A great number of people 'turned to the Lord' (Acts 11:21). This is 'repentance', responding to the warning 'Turn around - you are going the wrong way!' Repentance is the opposite of blaming; it is 'owning' my sinfulness rather than off-loading the blame somewhere else. Sigmund Freud, more than any other modern psychologist, has changed our understanding of ourselves at this point. He has located many of our personality disorders in the early experiences of infancy. These, he said, were repressed into our subconscious and come back later to haunt us. Now this may be true, but it may also distort our perpective and cause us to have a 'blame-oriented' approach to life. Scientific sanction is given to a tendency as old as our history - attacking the problem of evil by laying the blame on someone else. The biblical prophets tried to steer us away from externalizing our problems and saying 'out there' to internalizing them and admitting 'in here'.

Jesus' first public words were about repentance, as were his last, when he commissioned his followers to take his message of salvation to all peoples: 'There is forgiveness of sins for all who turn to me' (Luke 24: 47).

Repentance involves a change of mind (conviction); Jesus illustrated this in the story of the two sons (Matthew 21:28,29). We must also be sorry for our sins (contrition; Psalm 38:18). Then, there is confession: in Jesus' famous story the prodigal went to his father and said 'I have sinned both against heaven and you' (Luke 15:18,21). A fourth element in true repentance is forsaking our sin (Isaiah 55:7), - 'owning then disowning' our sins. To refuse to repent is worse than the sin for which one ought to repent. Or, in the grim words of Samuel Davies, 'The question is not, shall I repent? For that is beyond a doubt. The question is, shall I repent now, when it may save me; or shall I put it off to the eternal world when my repentance shall be my punishment?'

'Believing' plus 'repentance' equals conversion. Although we begin the Christian way through a conversion, there will certainly be many 'conversions' along the Christian way as well. These transitions or 'movements' happen when we are renewed, turned around, see things differently (with God's gift of in-sight). As Henri Nouwen says in his book Reaching Out there will be movements from loneliness to solitude, hostility to hospitality, illusion to prayer. The essence of all conversion, however, is the movement from sinfulness to forgiveness, from alienation to belonging: and then from territoriality (my space - keep out) to hospitality (my space - you're welcome).

Converted people are holy people.

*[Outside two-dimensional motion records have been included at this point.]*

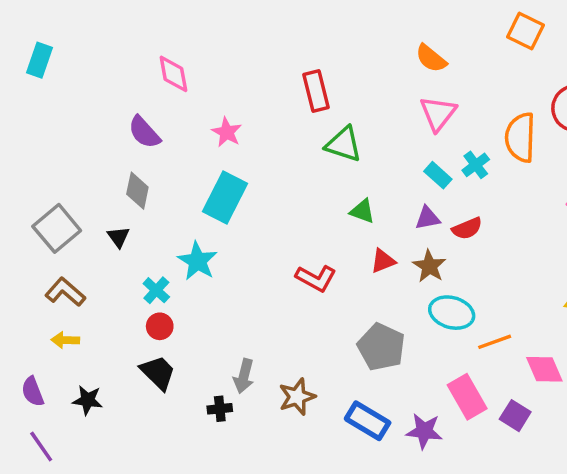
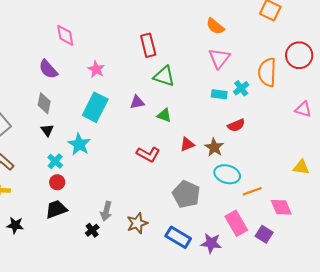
cyan rectangle: (438, 175) -> (219, 94), turned -35
green triangle: (362, 211) -> (164, 115), moved
purple triangle: (428, 218) -> (137, 102), moved
black triangle: (118, 237) -> (47, 130), moved
black trapezoid: (158, 373) -> (56, 209), turned -65
black cross: (220, 409) -> (92, 230), turned -32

They are saved, yes, but they want to be 'more saved'! Billy Graham, who has probably spoken to more people face to face than anyone else, is still preaching the gospel 50 years after his first sermon. He does not keep any of his speaking fees or royalties from his books. From the very beginning of his career, says the evangelist 'I was frightened - I still am - that I would do something to dishonour the Lord.' That's holiness! If your church's brand of Christianity is turning out truly converted - changed - people, it's a live church!

Discuss: W.E.Sangster, in his booklet 'How Much Are You Saved?' says the Bible sometimes talks about conversion as 'being saved' (Acts 2:47). One of his tests: 'You are 'saved' if your concern for a world of needy persons translates into action. Is it possible to be saved and selfish? 'God loved the world' - how much do we love the world (of people)?